* **WHAT THE EXERCISE ASKS**:
Treat the line containing "La birra viene" as the first line of the answer and the last line of the data as its final line, reproducing every line between exactly.

:: MATERIAL FOR THE TASK

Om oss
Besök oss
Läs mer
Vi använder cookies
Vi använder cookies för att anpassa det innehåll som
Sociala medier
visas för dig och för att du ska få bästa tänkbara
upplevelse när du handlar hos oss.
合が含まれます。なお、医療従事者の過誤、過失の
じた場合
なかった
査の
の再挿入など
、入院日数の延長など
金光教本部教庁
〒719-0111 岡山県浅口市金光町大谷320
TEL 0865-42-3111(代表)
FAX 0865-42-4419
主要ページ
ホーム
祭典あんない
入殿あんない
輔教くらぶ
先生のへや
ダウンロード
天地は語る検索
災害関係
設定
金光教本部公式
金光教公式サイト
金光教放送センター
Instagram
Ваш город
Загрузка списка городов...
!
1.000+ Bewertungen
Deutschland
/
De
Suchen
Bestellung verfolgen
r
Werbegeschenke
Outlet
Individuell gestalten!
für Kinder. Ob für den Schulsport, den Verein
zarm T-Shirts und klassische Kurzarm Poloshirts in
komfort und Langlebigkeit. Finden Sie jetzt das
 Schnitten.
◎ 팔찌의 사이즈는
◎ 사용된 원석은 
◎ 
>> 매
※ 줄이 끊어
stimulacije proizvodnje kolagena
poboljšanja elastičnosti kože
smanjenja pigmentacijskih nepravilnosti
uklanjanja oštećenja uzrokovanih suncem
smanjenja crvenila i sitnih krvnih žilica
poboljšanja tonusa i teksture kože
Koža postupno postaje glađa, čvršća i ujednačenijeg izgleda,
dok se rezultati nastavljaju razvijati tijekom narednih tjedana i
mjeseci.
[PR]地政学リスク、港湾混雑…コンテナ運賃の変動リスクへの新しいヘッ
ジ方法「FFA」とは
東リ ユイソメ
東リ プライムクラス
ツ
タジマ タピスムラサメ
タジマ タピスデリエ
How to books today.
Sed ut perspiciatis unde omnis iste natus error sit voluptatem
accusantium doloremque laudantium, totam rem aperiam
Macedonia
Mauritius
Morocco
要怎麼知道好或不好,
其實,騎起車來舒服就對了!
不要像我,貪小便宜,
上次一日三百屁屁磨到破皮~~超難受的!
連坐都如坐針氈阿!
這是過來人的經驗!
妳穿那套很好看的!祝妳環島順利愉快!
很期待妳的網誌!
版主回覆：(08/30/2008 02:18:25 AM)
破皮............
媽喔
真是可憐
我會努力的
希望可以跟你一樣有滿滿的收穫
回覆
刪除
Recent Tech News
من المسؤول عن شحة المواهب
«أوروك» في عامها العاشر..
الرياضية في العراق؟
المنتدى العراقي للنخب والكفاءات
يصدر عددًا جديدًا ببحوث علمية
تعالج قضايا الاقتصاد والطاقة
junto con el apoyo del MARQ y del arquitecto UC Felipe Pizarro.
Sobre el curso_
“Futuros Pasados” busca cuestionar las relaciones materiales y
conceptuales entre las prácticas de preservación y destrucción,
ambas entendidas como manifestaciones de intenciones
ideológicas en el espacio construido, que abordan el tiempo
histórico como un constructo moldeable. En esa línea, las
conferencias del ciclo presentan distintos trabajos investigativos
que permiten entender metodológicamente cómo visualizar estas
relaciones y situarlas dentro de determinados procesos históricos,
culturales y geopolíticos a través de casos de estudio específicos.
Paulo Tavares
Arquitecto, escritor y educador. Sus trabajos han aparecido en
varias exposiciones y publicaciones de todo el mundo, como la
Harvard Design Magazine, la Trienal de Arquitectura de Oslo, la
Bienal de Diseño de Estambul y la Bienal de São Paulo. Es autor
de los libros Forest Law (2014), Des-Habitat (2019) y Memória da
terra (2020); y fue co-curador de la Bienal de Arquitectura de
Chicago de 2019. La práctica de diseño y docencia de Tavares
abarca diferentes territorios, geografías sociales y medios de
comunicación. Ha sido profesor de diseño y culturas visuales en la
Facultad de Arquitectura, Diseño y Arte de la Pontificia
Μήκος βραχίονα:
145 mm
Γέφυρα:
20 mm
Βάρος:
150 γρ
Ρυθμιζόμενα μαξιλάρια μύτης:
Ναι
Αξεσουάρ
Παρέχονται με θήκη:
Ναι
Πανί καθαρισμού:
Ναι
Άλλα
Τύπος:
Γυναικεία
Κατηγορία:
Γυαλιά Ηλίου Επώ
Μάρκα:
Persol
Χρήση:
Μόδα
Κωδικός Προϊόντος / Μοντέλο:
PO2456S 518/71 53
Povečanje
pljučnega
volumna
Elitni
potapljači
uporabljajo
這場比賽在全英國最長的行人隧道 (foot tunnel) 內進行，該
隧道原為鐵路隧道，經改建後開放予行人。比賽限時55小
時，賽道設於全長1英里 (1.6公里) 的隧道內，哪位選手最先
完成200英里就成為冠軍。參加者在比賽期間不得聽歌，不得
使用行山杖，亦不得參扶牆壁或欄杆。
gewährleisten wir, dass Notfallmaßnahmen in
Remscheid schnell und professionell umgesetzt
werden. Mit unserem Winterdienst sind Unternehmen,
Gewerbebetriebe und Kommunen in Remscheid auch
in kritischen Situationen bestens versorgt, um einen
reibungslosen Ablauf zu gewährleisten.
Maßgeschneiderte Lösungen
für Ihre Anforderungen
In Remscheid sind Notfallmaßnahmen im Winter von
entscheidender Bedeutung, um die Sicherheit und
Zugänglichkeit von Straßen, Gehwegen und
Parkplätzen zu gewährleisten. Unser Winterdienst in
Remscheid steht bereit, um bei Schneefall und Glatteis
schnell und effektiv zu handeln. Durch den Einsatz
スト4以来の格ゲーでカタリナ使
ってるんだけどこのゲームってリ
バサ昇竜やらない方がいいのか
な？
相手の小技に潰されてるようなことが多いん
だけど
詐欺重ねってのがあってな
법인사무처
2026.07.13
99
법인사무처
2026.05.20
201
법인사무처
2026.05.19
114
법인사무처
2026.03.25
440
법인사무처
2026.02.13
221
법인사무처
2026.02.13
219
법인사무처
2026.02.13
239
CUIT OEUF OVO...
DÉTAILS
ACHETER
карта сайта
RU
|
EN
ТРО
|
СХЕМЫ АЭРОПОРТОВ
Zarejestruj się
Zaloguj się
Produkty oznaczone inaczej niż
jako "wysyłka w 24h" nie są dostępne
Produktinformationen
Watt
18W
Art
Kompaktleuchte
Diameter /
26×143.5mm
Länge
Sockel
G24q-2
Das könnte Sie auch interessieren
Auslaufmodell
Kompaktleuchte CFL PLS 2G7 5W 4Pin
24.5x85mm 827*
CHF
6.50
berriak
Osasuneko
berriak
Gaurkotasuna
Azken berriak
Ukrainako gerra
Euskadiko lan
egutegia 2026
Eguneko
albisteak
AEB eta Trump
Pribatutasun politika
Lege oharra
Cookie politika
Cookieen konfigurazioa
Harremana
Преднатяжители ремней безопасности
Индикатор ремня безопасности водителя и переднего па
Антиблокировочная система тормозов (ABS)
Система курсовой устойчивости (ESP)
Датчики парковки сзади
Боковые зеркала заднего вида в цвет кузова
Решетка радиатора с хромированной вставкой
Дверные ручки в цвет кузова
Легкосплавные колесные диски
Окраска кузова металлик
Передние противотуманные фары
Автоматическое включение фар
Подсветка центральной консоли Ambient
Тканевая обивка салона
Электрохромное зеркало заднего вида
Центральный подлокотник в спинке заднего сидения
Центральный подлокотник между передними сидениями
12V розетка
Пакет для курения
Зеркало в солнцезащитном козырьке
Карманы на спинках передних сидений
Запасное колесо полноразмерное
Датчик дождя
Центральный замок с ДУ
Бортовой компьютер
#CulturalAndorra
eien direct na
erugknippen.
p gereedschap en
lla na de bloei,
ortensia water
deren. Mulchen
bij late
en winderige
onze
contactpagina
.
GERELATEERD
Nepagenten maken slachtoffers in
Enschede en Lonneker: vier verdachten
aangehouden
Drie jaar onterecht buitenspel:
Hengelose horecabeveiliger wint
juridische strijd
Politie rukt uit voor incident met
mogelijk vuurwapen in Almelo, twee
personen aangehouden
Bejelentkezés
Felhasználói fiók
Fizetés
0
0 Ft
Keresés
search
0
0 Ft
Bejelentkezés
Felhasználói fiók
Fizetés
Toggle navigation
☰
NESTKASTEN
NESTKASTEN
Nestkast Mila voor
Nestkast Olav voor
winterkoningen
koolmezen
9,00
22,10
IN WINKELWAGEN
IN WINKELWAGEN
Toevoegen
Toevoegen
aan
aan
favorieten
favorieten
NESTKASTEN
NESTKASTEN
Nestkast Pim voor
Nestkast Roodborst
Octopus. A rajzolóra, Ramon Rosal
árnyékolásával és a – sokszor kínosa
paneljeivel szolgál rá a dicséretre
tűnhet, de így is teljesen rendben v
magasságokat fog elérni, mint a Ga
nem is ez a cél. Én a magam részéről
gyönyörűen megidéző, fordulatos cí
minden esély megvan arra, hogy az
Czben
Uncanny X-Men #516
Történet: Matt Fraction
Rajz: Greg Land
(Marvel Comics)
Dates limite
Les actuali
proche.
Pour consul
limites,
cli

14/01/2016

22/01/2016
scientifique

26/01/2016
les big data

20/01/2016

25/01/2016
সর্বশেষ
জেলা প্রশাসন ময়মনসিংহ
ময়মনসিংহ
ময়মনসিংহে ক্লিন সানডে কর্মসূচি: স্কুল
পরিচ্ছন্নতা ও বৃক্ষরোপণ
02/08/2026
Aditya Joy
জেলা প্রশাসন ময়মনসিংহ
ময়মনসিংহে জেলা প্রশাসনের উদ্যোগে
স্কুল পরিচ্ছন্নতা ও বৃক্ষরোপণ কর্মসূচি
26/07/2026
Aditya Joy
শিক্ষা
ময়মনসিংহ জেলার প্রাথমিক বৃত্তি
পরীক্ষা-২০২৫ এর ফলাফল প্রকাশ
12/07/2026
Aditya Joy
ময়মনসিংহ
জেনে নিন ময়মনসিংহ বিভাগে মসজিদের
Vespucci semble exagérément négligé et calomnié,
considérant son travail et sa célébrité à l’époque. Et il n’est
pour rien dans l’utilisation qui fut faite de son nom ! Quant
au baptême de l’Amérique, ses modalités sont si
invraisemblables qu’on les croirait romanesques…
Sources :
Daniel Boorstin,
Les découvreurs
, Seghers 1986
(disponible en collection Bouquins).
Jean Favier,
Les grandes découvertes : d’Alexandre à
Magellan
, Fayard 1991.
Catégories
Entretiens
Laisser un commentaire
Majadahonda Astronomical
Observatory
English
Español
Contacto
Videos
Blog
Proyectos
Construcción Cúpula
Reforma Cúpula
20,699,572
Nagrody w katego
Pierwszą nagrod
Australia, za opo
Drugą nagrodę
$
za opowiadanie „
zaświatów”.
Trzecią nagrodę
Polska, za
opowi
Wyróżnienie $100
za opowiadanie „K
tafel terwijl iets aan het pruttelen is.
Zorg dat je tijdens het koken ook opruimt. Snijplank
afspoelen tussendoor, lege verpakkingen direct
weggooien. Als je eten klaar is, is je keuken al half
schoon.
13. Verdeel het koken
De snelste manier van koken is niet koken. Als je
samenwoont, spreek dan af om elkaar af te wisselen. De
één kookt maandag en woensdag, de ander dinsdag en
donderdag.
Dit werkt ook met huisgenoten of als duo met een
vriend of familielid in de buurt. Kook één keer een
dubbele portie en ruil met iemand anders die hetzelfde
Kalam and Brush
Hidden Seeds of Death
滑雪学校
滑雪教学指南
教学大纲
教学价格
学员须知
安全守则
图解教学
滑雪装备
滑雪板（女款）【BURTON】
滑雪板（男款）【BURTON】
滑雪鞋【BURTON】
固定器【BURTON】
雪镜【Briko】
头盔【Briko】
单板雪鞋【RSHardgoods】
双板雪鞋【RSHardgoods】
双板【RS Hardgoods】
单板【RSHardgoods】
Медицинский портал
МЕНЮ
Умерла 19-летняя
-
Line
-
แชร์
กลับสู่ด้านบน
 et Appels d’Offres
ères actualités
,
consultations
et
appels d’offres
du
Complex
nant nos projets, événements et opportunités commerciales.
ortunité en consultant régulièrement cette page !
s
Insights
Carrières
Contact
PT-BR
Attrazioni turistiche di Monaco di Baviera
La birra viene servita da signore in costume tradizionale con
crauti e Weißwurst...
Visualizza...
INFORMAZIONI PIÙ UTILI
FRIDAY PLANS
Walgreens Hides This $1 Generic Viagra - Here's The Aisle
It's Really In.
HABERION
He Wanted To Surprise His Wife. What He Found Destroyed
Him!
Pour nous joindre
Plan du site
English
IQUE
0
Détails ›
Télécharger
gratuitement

::::

* **WRITTEN ANSWER**:
La birra viene servita da signore in costume tradizionale con
crauti e Weißwurst...
Visualizza...
INFORMAZIONI PIÙ UTILI
FRIDAY PLANS
Walgreens Hides This $1 Generic Viagra - Here's The Aisle
It's Really In.
HABERION
He Wanted To Surprise His Wife. What He Found Destroyed
Him!
Pour nous joindre
Plan du site
English
IQUE
0
Détails ›
Télécharger
gratuitement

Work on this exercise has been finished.